Un mot nouveau a été adopté qui résume admirablement la tendance de ce parti et la portée de ce programme : le collectivisme.

De plus aptes et de plus habiles que nous ont essayé de définir ce mot, pour le combattre ou pour l’exalter. Nous estimons que c’est un de ces mots dont il est difficile et périlleux de vouloir enfermer le sens en une phrase. Le collectivisme, comme du reste l’individualisme qui lui est opposé, s’expliquent, mais ne se définissent pas.

C’est cette explication que nous nous efforcerons de donner du collectivisme, bien persuadés qu’elle ne sera jamais ni complète, ni épuisée. Le collectivisme, en effet, enveloppe la vie sociale toute entière : il est intégral, suivant une expression consacrée, et il est malaisé, pour celui qui a reconnu et senti en quelque sorte la vérité du principe collectiviste, de ne pas relever ou souhaiter son ingérence dans les moindres phénomènes de l’évolution des sociétés de haute culture.

 

I.

Pour mieux caractériser le collectivisme, il est utile de montrer tout d’abord ce qui le différencie des diverses conceptions socialistes avec lesquelles, par ignorance souvent, mais plus souvent par tactique, ses adversaires le confondent pour mieux pouvoir le conspuer et le honnir.

On peut affirmer que les conceptions socialistes ont été les phases de croissance d’une idée qui est arrivée à maturité à une époque relativement récente.

Il a fallu que la graine ait germé, qu’une tige se soit élancée, que des feuilles aient surgi, que des fleurs se soient épanouies : désormais les fruits sont noués et le jour de la récolte est proche.

Ces fleurs, se sont les belles et radieuse utopies des Fourrier, des Saint-Simon, des Cabet ; ces fruits, se sont les systèmes organiques, rationnels et positifs des Colins, des Comte, des Malon.

Avant d’aboutir à ces systèmes, à la fois complexes et harmoniques, il était à prévoir que des projets informes et irréalisables seraient proposés et proclamés, que des essais infructueux et stériles seraient tentés.

C’est ainsi que l’humanité n’a cessé de procéder en toutes matières, physiques et intellectuelles. Il serait parfaitement ridicule de soutenir qu’un individu parle mal une langue parce qu’il a commencé par la baragouiner péniblement. Or, c’est là ce que les contempteurs du collectivisme ont inventé de plus ingénieux pour le discréditer.

 

Une confusion fréquente et tout particulièrement injuste est faite par eux entre le collectivisme et le communisme. Le communisme a pour règle essentielle de permettre à chaque individu de jouir de toutes choses à sa guise, selon ses besoins et selon ses caprices ; une telle règle est concevable en une contrée d’une étendue et d’une fertilité exceptionnelles, habitée par une population nomade ou pastorale excessivement réduite.

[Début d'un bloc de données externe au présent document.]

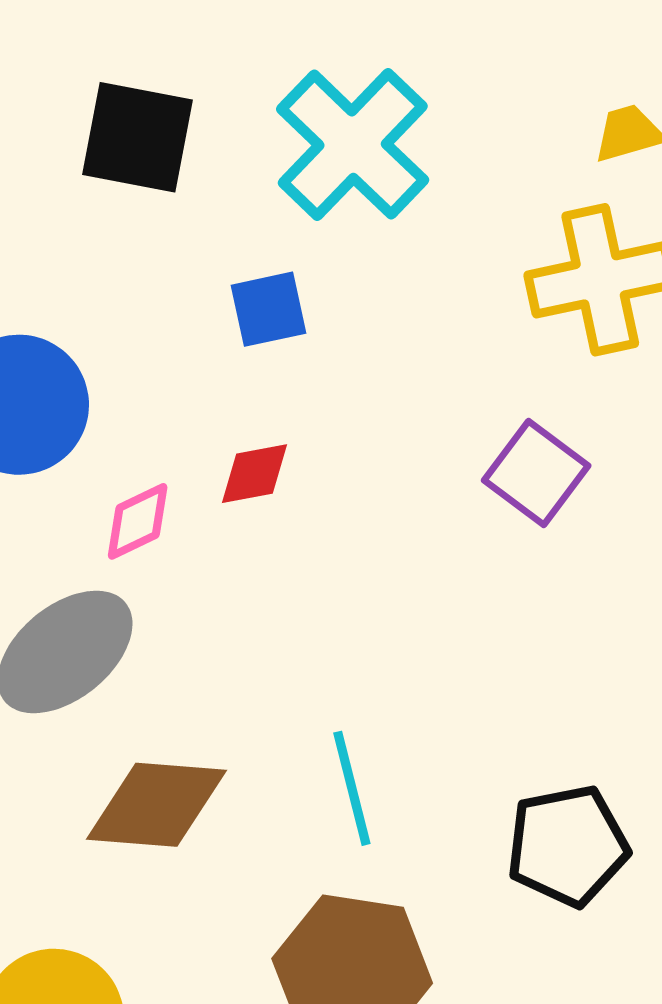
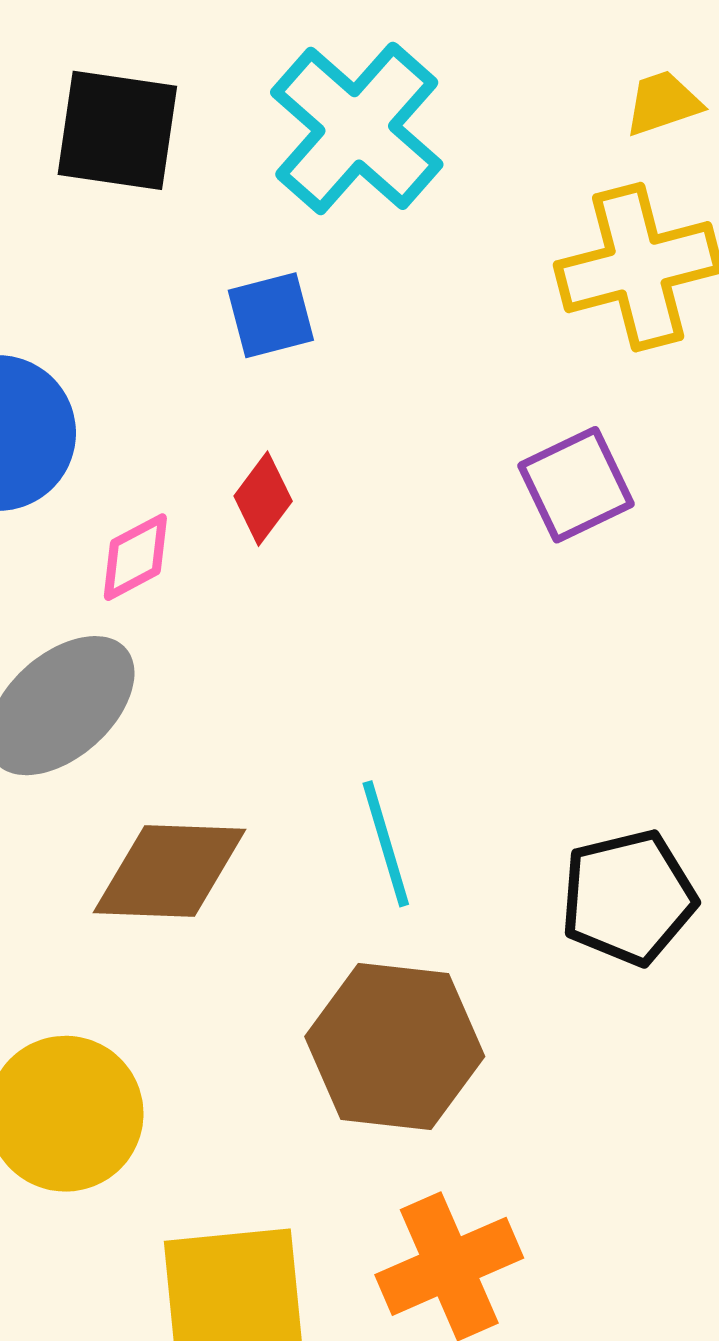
purple square: (536, 473) -> (576, 485), turned 30
red diamond: (254, 474) -> (263, 499), turned -40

À notre époque de population dense, une seule chose, avec l’air, est encore commune dans le sens absolu de ce mot : c’est la haute mer, où il est libre à tout homme de jeter ses filets à son gré.

Le collectivisme a pour but d’assurer à la collectivité la possession éminente de tous les moyens de production et de circulation, mais aucun de ses adeptes n’a jamais réclamé pour chaque membre de la collectivité le droit d’user de ces moyens à sa fantaisie.

 

D’autres déclarent que le collectivisme est le partage égal des biens, et de compendieux chapitres ont été écrits pour mentionner l’embarras du petit mangeur devant sa pitance obligatoire, indigeste pour son estomac trop étroit, et la souffrance du gros mangeur, réduit à la portion congrue, alors que son appétit réclame et proteste.

Le collectivisme entend laisser à chacun le produit intégral de son travail et lui permettre de satisfaire librement ses besoins le plus complètement possible ; aucune distribution forcée ne sera organisée ou préconisée. C’est de nos jours que de telles choses se voient, dans les réfectoires des prisons et des casernes, et aux portes des hospices.

 

Enfin, on s’imagine volontiers que le collectivisme fera prévaloir la réglementation outrancière, imaginée par les socialistes étatistes et défendue par certains hommes qui espèrent ainsi pouvoir composer avec les tendances nouvelles et conserver le pouvoir à leur profit et au profit des leurs.

C’est là encore une erreur que les développements ultérieurs de notre étude rendront apparente et certaine. Le collectivisme n’a nul désir de revenir aux formes corporatives ou serviles de jadis : lui seul saura concilier le développement des services publics avec leur autonomie la plus large et la plus indépendante.

 

 

II.

Le collectivisme est un aboutissement : il est le résultat d’une évolution qui se poursuit depuis longtemps et qui s’affirme autour de nous avec une rare énergie. La tendance collectiviste, opposée à la tendance individualiste, domine tout le développement économique contemporain et elle se manifeste, d’une manière indubitable et précise, pour tout homme impartial qui consent à examiner les événements et à les comprendre.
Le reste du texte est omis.